A Writer Writes: Josh Swiller (Zambia) on having the coronavirus

 

On March 29th, RPCV writer Josh Swiller (Zambia 1994–96) posted the following on his FaceBook page:

 

Hi Everyone. Following up on the last post, I’m really seeing how important and supportive it is to share our stories and experiences. On that note, and in answer to the many questions I’ve received, what follows is a more in-depth account of what we went through.

The first week of March, Leah attended a group therapy conference in New York City. It has now come to light that dozens of attendees at that conference tested positive or have shown symptoms but couldn’t get tested. In fact, the first person we learned was a confirmed positive was an attendee from Singapore. They tested him as soon as he got off the plane back home as a matter of policy. Leah had sat next to him for two days. Another person who has since tested positive is a good friend of Leah’s from Virginia.

The evening four days after returning, nine days after the conference began, Leah felt an intense wave of tiredness that she chalked up to her morning workout. It passed and she went to work the next day. The following evening, I began feeling exhausted and had a minor cough. The next morning, I was rapidly feeling worse. Shortly after we left the house, Leah got an email from the conference organizers saying there had been exposure at the conference and she should immediately quarantine.
We picked up the boys and went home. We were both feeling fatigued and ill. And also feeling something neither of us had ever felt before — brutally tight pain in the chest and shortness of breath.

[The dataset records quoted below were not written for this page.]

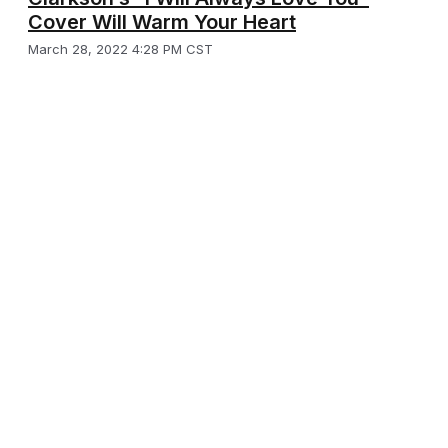
Cover Will Warm Your Heart
March 28, 2022 4:28 PM CST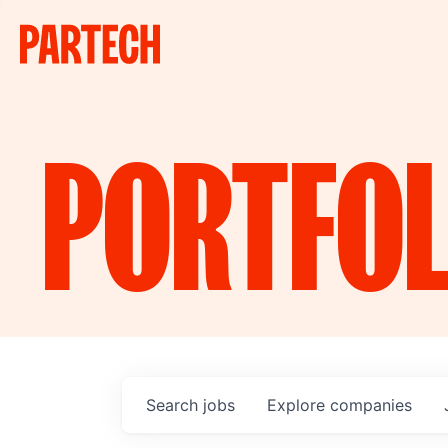
PORTFOL
Search
jobs
Explore
companies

On Friday, we got tested. The test was negative for strep and all flus. Two days later it came back negative for coronavirus. This was confusing as we were still sick. (It’s now come to light that the tests have a lot of false negatives. I was also in constant contact with my GP who had no doubt it was coronavirus and kept us in quarantine.) We were prescribed inhalers which helped when the chest pain was at its worst.

Leah began to improve. She recovered in less than half the time I did. (Yes, women are stronger than men.) I was beginning to improve too but then, seven days in, I relapsed hard, and my shortness of breath got so disturbing and unlike anything I’d ever experienced that I went to the emergency room. My O2 level was normal though so after a few hours they sent me home.

Eight days after first coming down with symptoms, was the worst day yet. I barely moved the entire day. The next day was no better. On the 10th, I started to see a little improvement, and on the 11th, I was able to sit up and do a few things though the chest pressure and shortness of breath continued.
My seven year-old complained of a sore chest one day and of a headache another, neither which he has had before. But that seems to be the extent of it for him. My four year-old complained of a headache one evening.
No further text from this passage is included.